The bug which you would fright Eric Cantor and Kevin McCarthy with, they seek. (Win McNamee/Getty Images) The bug which you would fright Eric Cantor, Kevin McCarthy and John Boehner with, they seek. (Win McNamee/Getty Images)

It’s nervous times here in the PostScript Bunker, which like much of D.C. and much of the country is getting used to regular Congressional Armageddons.  Every few months now we’ve had an existential game of chicken that goes down to the wire; it hasn’t visibly destroyed the country yet, so apparently we’re going to keep doing it.

So it goes in Dana Milbank’s column today, in which he notes the important work going on in the House of Representatives as we all inch closer to this particular sequester-flavored doom.
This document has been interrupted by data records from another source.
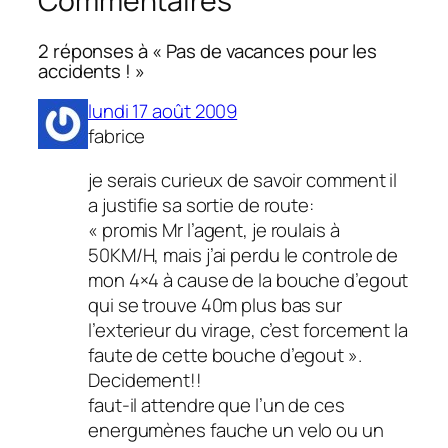
Commentaires
2 réponses à « Pas de vacances pour les
accidents ! »
lundi 17 août 2009
fabrice
je serais curieux de savoir comment il
a justifie sa sortie de route:
« promis Mr l’agent, je roulais à
50KM/H, mais j’ai perdu le controle de
mon 4×4 à cause de la bouche d’egout
qui se trouve 40m plus bas sur
l’exterieur du virage, c’est forcement la
faute de cette bouche d’egout ».
Decidement!!
faut-il attendre que l’un de ces
energumènes fauche un velo ou un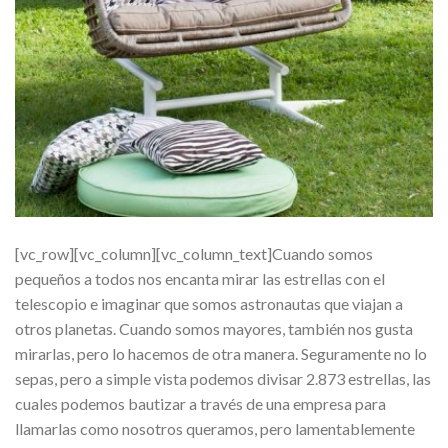
[vc_row][vc_column][vc_column_text]Cuando somos
pequeños a todos nos encanta mirar las estrellas con el
telescopio e imaginar que somos astronautas que viajan a
otros planetas. Cuando somos mayores, también nos gusta
mirarlas, pero lo hacemos de otra manera. Seguramente no lo
sepas, pero a simple vista podemos divisar 2.873 estrellas, las
cuales podemos bautizar a través de una empresa para
llamarlas como nosotros queramos, pero lamentablemente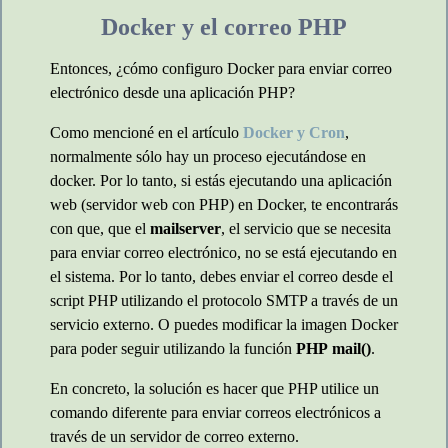
Docker y el correo PHP
Entonces, ¿cómo configuro Docker para enviar correo
electrónico desde una aplicación PHP?
Como mencioné en el artículo
Docker y Cron
,
normalmente sólo hay un proceso ejecutándose en
docker. Por lo tanto, si estás ejecutando una aplicación
web (servidor web con PHP) en Docker, te encontrarás
con que, que el
mailserver
, el servicio que se necesita
para enviar correo electrónico, no se está ejecutando en
el sistema. Por lo tanto, debes enviar el correo desde el
script PHP utilizando el protocolo SMTP a través de un
servicio externo. O puedes modificar la imagen Docker
para poder seguir utilizando la función
PHP
mail()
.
En concreto, la solución es hacer que PHP utilice un
comando diferente para enviar correos electrónicos a
través de un servidor de correo externo.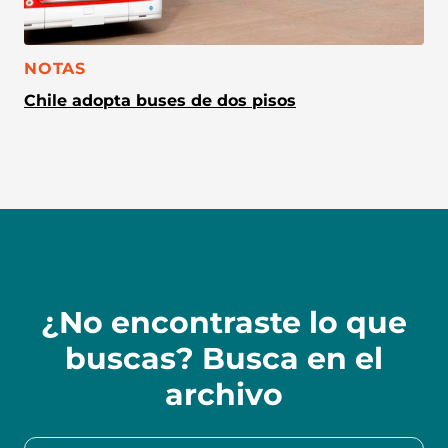
CATEGORÍA:
NOTAS
Chile adopta buses de dos pisos
¿No encontraste lo que
buscas? Busca en el
archivo
Buscar en la colección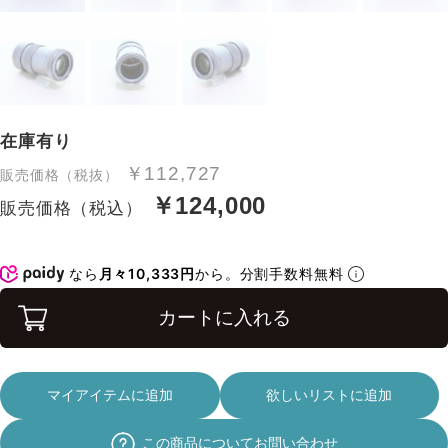
在庫有り
￥112,727
販売価格（税抜）
￥124,000
販売価格（税込）
なら
月々10,333円
から。分割手数料無料
カートに入れる
マイアイテムに追加
欲しいリストに追加
この商品についてお問い合わせ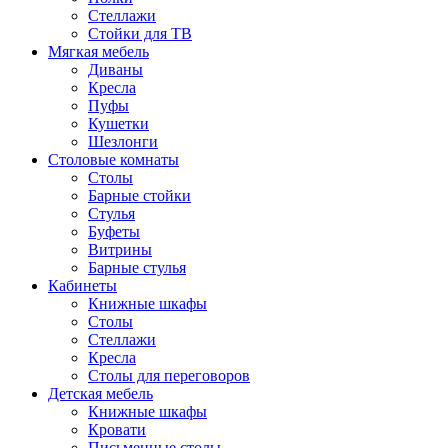
Стеллажи
Стойки для ТВ
Мягкая мебель
Диваны
Кресла
Пуфы
Кушетки
Шезлонги
Столовые комнаты
Столы
Барные стойки
Стулья
Буфеты
Витрины
Барные стулья
Кабинеты
Книжные шкафы
Cтолы
Стеллажи
Кресла
Столы для переговоров
Детская мебель
Книжные шкафы
Кровати
Письменные столы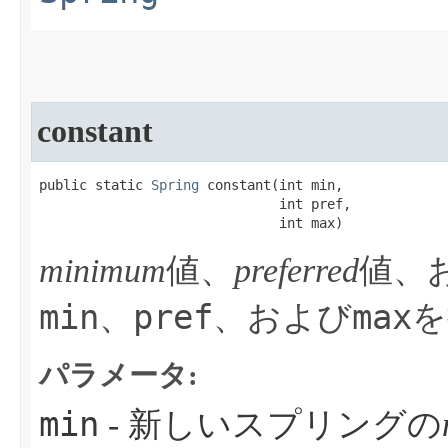
constant
public static 
Spring
 constant​(int min,

                              int pref,

                              int max)
minimum
値、
preferred
値、
min
pref
max
、
、および
を
パラメータ:
min
- 新しいスプリングの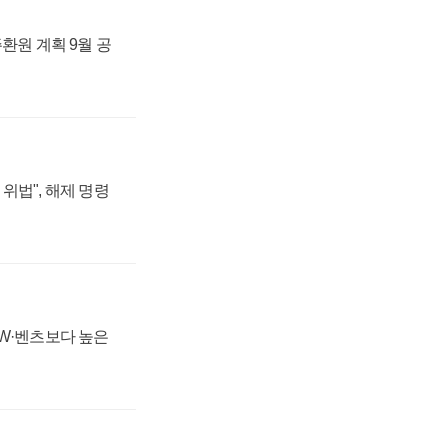
주환원 계획 9월 공
위법", 해제 명령
MW·벤츠보다 높은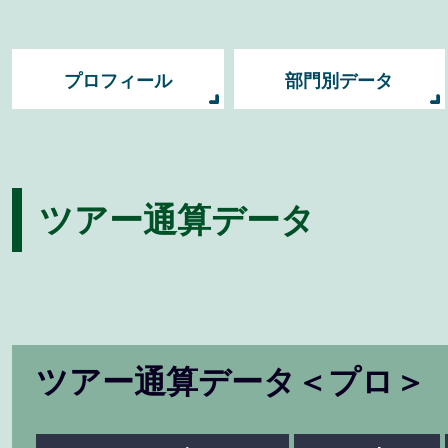
プロフィール
部門別データ
ツアー通算データ
ツアー通算データ＜プロ＞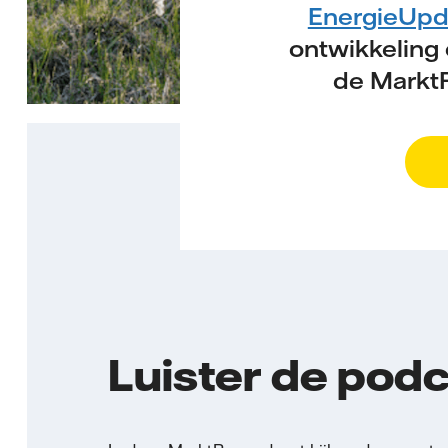
EnergieUpd
ontwikkeling
de MarktR
Luister de pod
Milbank shows Representatives working extremely hard to move time in a forward direction. At the end of the day, so the plan goes, a day will have passed.

So far it’s working!

This curious plan has a lot of supporters in the nearly 2,000 comments to Milbank’s column. Nobody seems frightened of the sequester at all, possibly because of the constant cries of wolf. Possibly because we’re bluffing. And possibly because what matters most is that the other political side will come out of this looking worse.
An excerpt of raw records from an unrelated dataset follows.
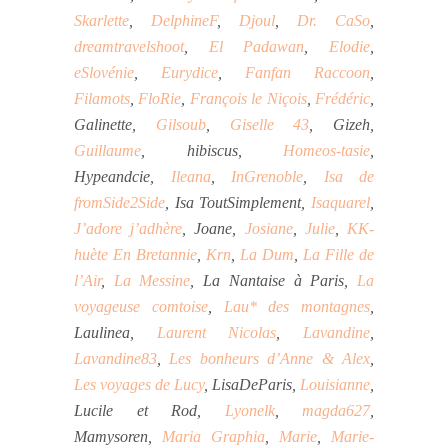
Skarlette
,
DelphineF
,
Djoul
,
Dr. CaSo
,
dreamtravelshoot
,
El Padawan
,
Elodie
,
eSlovénie
,
Eurydice
,
Fanfan Raccoon
,
Filamots
,
FloRie
,
François le Niçois
,
Frédéric
,
Galinette,
Gilsoub
,
Giselle 43
, Gizeh,
Guillaume
, hibiscus,
Homeos-tasie
,
Hypeandcie,
Ileana
,
InGrenoble
,
Isa de
fromSide2Side
, Isa ToutSimplement,
Isaquarel
,
J’adore j’adhère
, Joane,
Josiane
,
Julie
,
KK-
huète En Bretannie
,
Krn
,
La Dum
,
La Fille de
l’Air
,
La Messine
, La Nantaise à Paris,
La
voyageuse comtoise
,
Lau* des montagnes
,
Laulinea,
Laurent Nicolas
,
Lavandine
,
Lavandine83
,
Les bonheurs d’Anne & Alex
,
Les voyages de Lucy
, LisaDeParis,
Louisianne
,
Lucile et Rod,
Lyonelk
,
magda627
,
Mamysoren,
Maria Graphia
,
Marie
,
Marie-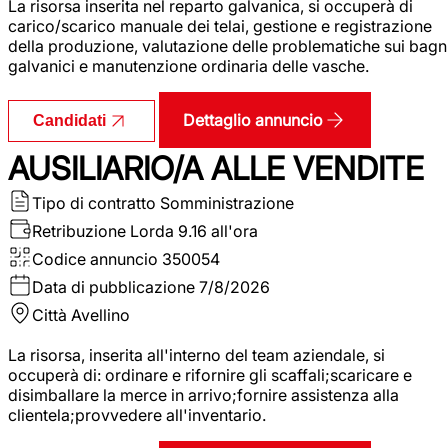
La risorsa inserita nel reparto galvanica, si occuperà di
carico/scarico manuale dei telai, gestione e registrazione
della produzione, valutazione delle problematiche sui bagn
galvanici e manutenzione ordinaria delle vasche.
Dettaglio annuncio
Candidati
AUSILIARIO/A ALLE VENDITE
Tipo di contratto
Somministrazione
Retribuzione Lorda
9.16 all'ora
Codice annuncio
350054
Data di pubblicazione
7/8/2026
Città
Avellino
La risorsa, inserita all'interno del team aziendale, si
occuperà di: ordinare e rifornire gli scaffali;scaricare e
disimballare la merce in arrivo;fornire assistenza alla
clientela;provvedere all'inventario.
Argument one: The sequester won’t be a disaster at all, so let it come.


Welcome to the real world. [The sequester would] trim 2.5%, what a joke. It needs to be about 25-30%.

ichabodvalentine sees it as an important step toward getting rid of the mooching government workers, which s/he argues consists entirely of overpaid incompetents:

Finding out that your “job” is being a worthless bureaucrat is not hurtful. It’s helpful. It’s your first step toward actually producing wealth for yourself and your family, instead of consuming tax dollars and being a freeloader.
Let a million libs be fired. Let them scream, protest, megaphone, whistle, riot and burn, until their frustration is vented. Then let them accept their situation, dust off their resumes, and take a private-sector job at the pay level of their actual skill set (likely to be minimum wage), and build an actual career producing value instead of consuming it. In short, let them accept reality. We’ll all be better off for it.

But there is also argument two: The sequester won’t be a disaster at all, because while it will have disastrous effects, it will also turn voters against the people who let it happen, who will get booted out of office and never bother us again. So it’s a GOOD disaster:


Maybe it’s really the Democrats who should be happy about the sequester. The American people, time and again, say they want the services government provides, even if they are for cutting spending in the abstract. They are glad to be coming out of the recession. The sequester will cut services and slow the economy, proving conclusively that the right’s nutty austerity first ideas will harm the economy and make growing our way back to health impossible.


Most people have no idea what sequestration is or what it means. What they know is that it sounds like a stupid and cruel idea. Therefore, they’ll associate it with the GOP.


Fine, let it happen. When all the cuts are made and the economy tanks again, the big Elephant in the Do-nothing House of Representatives will have sounded the death knell for their party. Maybe after the 2014 elections the country will be able to get on with its business.

Argument three: Okay, the sequester will be a disaster and the Republicans will get blamed, but they’d get blamed anyway, so they might as well get some spending cuts from inevitable disaster:


Brer Obama and his lapdog media has been saying “please don’t throw me in the sequester patch” for a month now, but he is unwilling to make any compromises to stop it. This shows it is all political gamesmanship on his part. Team Obama has gamed it all out, and they set up a situation where they cannot lose. No matter what happens over the next 20 months — all possible economic scenarios — Obama wins and his party takes back the House.
And the House GOP knows they are screwed no matter what they do, so they might as well let the sequester happen, and then vote to extend the CR to Sep 30, and then go through the motions of working on next year’s budget.


That’s exactly why the GOP will go through with it — we will get blamed anyway.

Argument four: the sequester is actually a really good idea once you tweak it such that it inflicts major cuts on Congresspeople’s salaries and benefits. Because we are so mad at them:


So let me get this right. 1) The only piece of legislation congress has worked on is renaming a part of NASA. 2) The country is about to run out of money and time, and they’ve already taken one break, and are about to take another one. 3) Where they once said that the sequester would be the worst thing that could happen, especially for the middle class, they are now willing to let it happen to prove a point to Obama. Someone tell me where the petition is to confiscate the paychecks of Congress since they have no problem (technically confiscating) furlough, and cancelling our incomes. Don’t worry if it passes…they are all millionaires anyway.


The sequester should have been to members of congress salaries. Then they would have REALLY gotten something done.


The reality of Members of the House of Representatives’ welfare package of great pay and benefits for little real work crushes Reagan’s fictional Welfare Queen. What’s the rationale for the House GOP welfare package for Members? Set itself up as the focus for ending lush welfare 2013?

Um, so, that means we have broad bipartisan agreement that the sequester will be awesome and we love it.

Which is a sure sign that this time, the apocalypse really is nigh.